Allradantrieb und Xero-Turn: Mehr Kontrolle im Gelände
Der Allradantrieb ist kein Marketing-Gimmick. Die großen Räder sorgen für stabilen Vortrieb, auch auf unebenem Untergrund. Besonders interessant ist das Pivot-Rad, das Drehungen auf der Stelle ermöglicht. Dadurch werden typische „Rasen-Narben“ vermieden, die bei anderen Modellen durch durchdrehende Räder entstehen.
In flachen Gärten fällt dieser Vorteil weniger auf, aber wer mit Steigungen oder schwierigerem Terrain arbeitet, bekommt hier ein echtes Upgrade.
Alltagseinsatz: Leise, effizient und wetterfest
Mit rund 59 dB arbeitet der i206 AWD angenehm leise. Selbst am Abend stört das Betriebsgeräusch kaum. Die Akkulaufzeit liegt bei etwa 60 Minuten, was für rund 100–150 m² pro Zyklus reicht. Danach lädt der Roboter in etwa 50 Minuten wieder auf und setzt seine Arbeit fort.

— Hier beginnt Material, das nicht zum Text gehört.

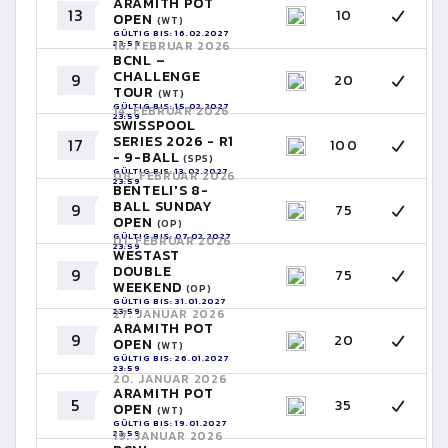
ARAMITH POT
13
10
OPEN
(WT)
GÜLTIG BIS: 16.02.2027
23:59
16. FEBRUAR 2026
BCNL –
CHALLENGE
9
20
TOUR
(WT)
GÜLTIG BIS: 15.02.2027
14. FEBRUAR 2026
23:59
SWISSPOOL
SERIES 2026 - R1
17
100
- 9-BALL
(SPS)
GÜLTIG BIS: 13.02.2027
08. FEBRUAR 2026
23:59
BENTELI'S 8-
BALL SUNDAY
9
75
OPEN
(OP)
GÜLTIG BIS: 07.02.2027
01. FEBRUAR 2026
23:59
WESTAST
DOUBLE
9
75
WEEKEND
(OP)
GÜLTIG BIS: 31.01.2027
23:59
27. JANUAR 2026
ARAMITH POT
9
20
OPEN
(WT)
GÜLTIG BIS: 26.01.2027
23:59
20. JANUAR 2026
ARAMITH POT
5
35
OPEN
(WT)
GÜLTIG BIS: 19.01.2027
23:59
19. JANUAR 2026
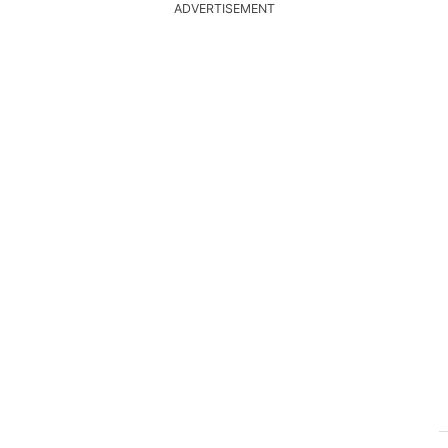
ADVERTISEMENT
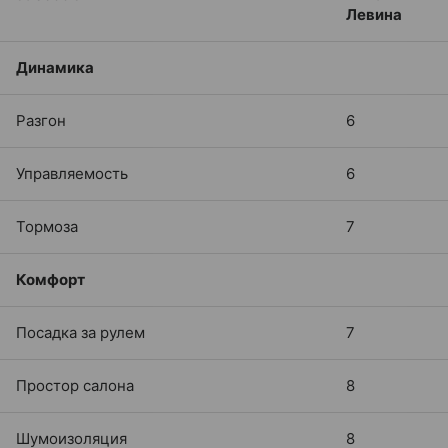
Левина
Динамика
Разгон
6
Управляемость
6
Тормоза
7
Комфорт
Посадка за рулем
7
Простор салона
8
Шумоизоляция
8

Dank IP66-Zertifizierung ist der Roboter gut gegen Regen und Schmutz geschützt. Der Navimow arbeitet mit live Wetterdaten und schätzt so ein, ob er die Aufgabe anfängt oder aber aufgrund von wahrscheinlichen Regen die geplante Aufgabe verschiebt. Dies kann aber auch verneint werden und er zieht wie geplant seine runden. Insgesamt hinterlässt der i206 AWD im Alltag einen sehr robusten Eindruck.
Einschätzung: Viel Fortschritt, aber noch nicht perfekt
Der Segway Navimow i206 AWD ist eine konsequente Weiterentwicklung eines ohnehin starken Systems. Allradantrieb, 4G-Anbindung und verbessertes Navigationssystem bringen echten Mehrwert und machen den Roboter vielseitiger als seinen Vorgänger.

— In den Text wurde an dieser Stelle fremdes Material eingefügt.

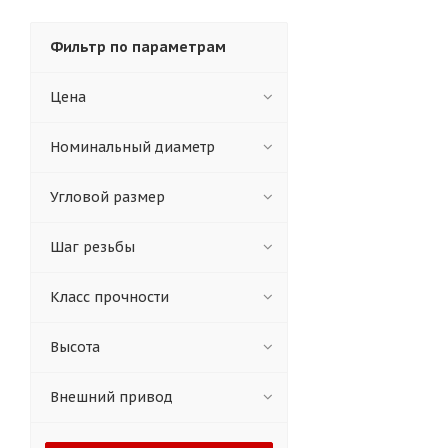
Фильтр по параметрам
Цена
Номинальный диаметр
Угловой размер
Шаг резьбы
Класс прочности
Высота
Внешний привод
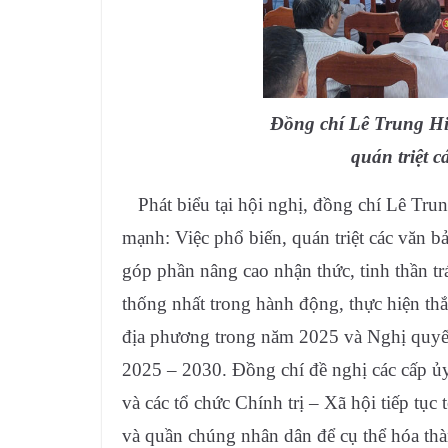
Đồng chí Lê Trung Hi
quán triệt c
Phát biểu tại hội nghị, đồng chí Lê Tr
mạnh: Việc phổ biến, quán triệt các văn b
góp phần nâng cao nhận thức, tinh thần t
thống nhất trong hành động, thực hiện thắn
địa phương trong năm 2025 và Nghị quyết
2025 – 2030. Đồng chí đề nghị các cấp ủ
và các tổ chức Chính trị – Xã hội tiếp tục
và quần chúng nhân dân để cụ thể hóa thà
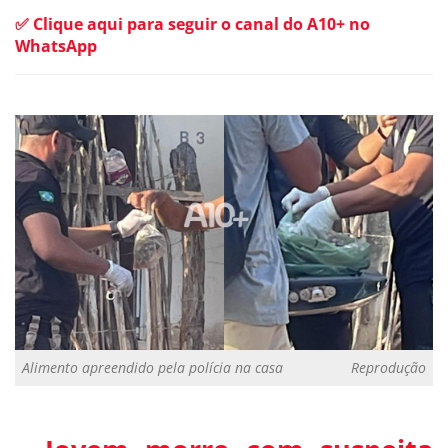
✅ Clique aqui para seguir o canal do A10+ no
WhatsApp
Alimento apreendido pela polícia na casa
Reprodução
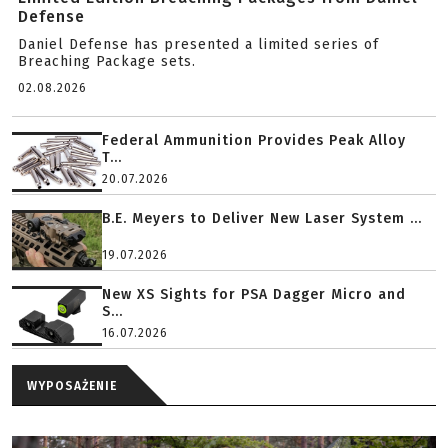
Defense
Daniel Defense has presented a limited series of
Breaching Package sets.
02.08.2026
Federal Ammunition Provides Peak Alloy
T...
20.07.2026
B.E. Meyers to Deliver New Laser System ...
19.07.2026
New XS Sights for PSA Dagger Micro and
S...
16.07.2026
WYPOSAŻENIE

Das „Drop & Mow“-Versprechen funktioniert größtenteils, verlangt aber dennoch etwas Feingefühl bei der Einrichtung. Wirklich kritisch bleibt der Kantenschnitt, der auch in dieser Generation nicht ganz auf Top-Niveau ist.
Unterm Strich bekommt ihr einen technisch ausgereiften Mähroboter mit klaren Stärken bei Navigation und Geländehandling, der aber noch Luft nach oben bei der Präzision am Rand hat. Wie wichtig ist euch perfekter Kantenschnitt im Vergleich zu smarter Navigation und einfacher Einrichtung?